- Ratko Jović Location within Serbia
- Coordinates: 43°20′38″N 21°52′23″E﻿ / ﻿43.34389°N 21.87306°E
- Country: Serbia
- City: Niš
- Municipality: Crveni Krst

Area
- • Total: 1.5 km^{2} (0.58 sq mi)
- • Residential: 0.7 km^{2} (0.27 sq mi)
- Elevation: 210 m (690 ft)

Population (2011)Estimated
- • Total: 5,000
- • Density: 3,300/km^{2} (8,600/sq mi)
- Time zone: UTC+1 (CET)
- • Summer (DST): UTC+2 (CEST)
- Area code: +381(0)18
- Car plates: NI

= Ratko Jović, Niš =

Ratko Jović (Ратко Јовић); is an urban neighborhood in Niš. It is located in the municipality of Crveni Krst.
== Location ==
Neighborhood is located in north-west part of the city.
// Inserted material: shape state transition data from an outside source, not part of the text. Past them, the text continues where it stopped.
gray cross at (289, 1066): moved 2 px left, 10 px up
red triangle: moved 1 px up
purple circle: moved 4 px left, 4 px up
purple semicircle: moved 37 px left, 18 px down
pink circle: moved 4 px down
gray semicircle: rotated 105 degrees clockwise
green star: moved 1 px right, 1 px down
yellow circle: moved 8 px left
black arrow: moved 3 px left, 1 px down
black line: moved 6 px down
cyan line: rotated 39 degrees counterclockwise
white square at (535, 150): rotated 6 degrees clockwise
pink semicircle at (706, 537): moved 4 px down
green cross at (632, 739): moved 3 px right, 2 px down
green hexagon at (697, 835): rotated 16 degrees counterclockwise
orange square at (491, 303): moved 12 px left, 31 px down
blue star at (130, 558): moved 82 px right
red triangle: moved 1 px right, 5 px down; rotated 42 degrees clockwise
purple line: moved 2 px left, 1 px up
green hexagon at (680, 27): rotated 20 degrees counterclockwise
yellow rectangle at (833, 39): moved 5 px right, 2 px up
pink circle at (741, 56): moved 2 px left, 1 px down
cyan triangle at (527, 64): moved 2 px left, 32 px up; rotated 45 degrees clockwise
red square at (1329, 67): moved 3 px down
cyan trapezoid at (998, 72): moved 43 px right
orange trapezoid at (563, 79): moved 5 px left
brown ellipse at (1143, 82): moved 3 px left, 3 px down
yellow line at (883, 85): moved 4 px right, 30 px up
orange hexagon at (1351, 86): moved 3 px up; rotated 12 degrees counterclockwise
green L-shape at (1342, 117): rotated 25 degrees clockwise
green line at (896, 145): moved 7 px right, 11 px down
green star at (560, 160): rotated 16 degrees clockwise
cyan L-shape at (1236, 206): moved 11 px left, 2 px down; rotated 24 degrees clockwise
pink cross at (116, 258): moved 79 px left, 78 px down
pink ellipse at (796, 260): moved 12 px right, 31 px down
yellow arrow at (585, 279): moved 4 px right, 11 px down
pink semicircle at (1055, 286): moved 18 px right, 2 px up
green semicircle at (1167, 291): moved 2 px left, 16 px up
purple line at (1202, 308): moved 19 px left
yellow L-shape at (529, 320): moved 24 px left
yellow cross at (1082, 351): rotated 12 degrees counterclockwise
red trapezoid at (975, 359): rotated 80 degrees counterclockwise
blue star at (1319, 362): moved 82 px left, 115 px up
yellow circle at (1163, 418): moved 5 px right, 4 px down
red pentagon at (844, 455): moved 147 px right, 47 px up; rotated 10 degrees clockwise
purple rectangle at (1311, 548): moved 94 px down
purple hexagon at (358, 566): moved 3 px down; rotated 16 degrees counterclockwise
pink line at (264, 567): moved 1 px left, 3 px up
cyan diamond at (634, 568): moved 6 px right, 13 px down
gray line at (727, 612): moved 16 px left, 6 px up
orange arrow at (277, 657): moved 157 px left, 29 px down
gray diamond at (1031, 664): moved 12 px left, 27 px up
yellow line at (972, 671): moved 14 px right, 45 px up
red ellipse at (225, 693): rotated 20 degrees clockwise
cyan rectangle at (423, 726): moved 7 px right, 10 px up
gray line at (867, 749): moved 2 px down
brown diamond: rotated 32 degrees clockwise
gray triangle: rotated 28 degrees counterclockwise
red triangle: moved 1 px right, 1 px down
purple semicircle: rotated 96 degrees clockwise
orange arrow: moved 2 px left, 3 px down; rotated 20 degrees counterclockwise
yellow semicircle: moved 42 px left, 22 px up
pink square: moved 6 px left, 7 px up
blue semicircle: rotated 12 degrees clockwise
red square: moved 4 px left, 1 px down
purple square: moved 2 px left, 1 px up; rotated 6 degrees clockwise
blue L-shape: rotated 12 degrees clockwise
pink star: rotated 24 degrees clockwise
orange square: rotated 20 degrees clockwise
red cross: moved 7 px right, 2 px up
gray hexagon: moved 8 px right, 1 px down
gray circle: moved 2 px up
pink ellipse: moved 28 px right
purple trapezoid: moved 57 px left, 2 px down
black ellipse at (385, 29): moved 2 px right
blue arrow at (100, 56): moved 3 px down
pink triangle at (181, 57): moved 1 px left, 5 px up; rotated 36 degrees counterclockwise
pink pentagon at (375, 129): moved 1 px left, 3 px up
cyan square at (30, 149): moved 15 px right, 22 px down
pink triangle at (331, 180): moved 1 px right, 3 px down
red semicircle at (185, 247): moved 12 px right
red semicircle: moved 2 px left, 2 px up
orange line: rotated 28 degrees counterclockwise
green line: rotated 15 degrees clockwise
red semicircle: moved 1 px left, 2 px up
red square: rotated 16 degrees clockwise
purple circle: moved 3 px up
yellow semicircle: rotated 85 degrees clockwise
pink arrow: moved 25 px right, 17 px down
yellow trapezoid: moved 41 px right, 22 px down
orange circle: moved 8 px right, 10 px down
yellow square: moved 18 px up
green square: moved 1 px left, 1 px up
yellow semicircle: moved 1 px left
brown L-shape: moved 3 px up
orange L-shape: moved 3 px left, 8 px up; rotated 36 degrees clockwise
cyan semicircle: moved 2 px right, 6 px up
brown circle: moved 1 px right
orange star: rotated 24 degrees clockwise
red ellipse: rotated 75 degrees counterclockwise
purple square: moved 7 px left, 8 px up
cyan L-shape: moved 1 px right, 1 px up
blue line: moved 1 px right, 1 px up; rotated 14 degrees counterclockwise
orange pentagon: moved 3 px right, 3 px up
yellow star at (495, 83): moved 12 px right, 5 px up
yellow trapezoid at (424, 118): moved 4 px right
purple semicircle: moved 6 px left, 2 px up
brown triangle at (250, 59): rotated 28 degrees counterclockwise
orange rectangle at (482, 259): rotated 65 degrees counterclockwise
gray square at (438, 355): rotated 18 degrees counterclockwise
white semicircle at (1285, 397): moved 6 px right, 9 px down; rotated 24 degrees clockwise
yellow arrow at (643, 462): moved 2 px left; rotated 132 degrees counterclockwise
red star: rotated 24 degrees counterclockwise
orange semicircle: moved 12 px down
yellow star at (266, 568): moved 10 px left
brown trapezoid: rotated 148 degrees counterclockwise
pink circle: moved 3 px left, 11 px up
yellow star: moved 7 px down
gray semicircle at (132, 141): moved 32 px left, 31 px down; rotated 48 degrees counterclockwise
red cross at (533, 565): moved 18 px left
On the north and east it's bordered by boulevard of Nikola Tesla, on the south by industrial zone, and the west by Constantine the Great Airport. Airport itself is sometimes included in Ratko Jović. River Hum flows throughout the neighborhood. The residential area of the neighborhood is around 0.7 square kilometers. Its population is between 2,500 and 3,000 people.

== History ==
The neighborhood was created in the 1960s in order to connect the village of Donji Komren with the City of Niš. In the beginning it was named Novi Komren, but later the name was changed to Ratko Jović. Ratomir Ratko Jović was a Yugoslav World War 2 hero. Since then it became the industrial centre of the city, with many factories such as: Kopex MIN, Johnson Electric, NIS and Jastrebac. In 2012, Russian-Serbian Humanitarian Centre was opened.

== Transportation ==
Constantine the Great Airport is an international airport that connects with Niš many European cities, such as Zürich, Bratislava, Bergamo and Vienna. The Pan-European Corridor X Branch C is bordering the neighborhood at connects it to Sofia. Boulevards of Nikola Tesla and 12 February are passing throughout Ratko Jović.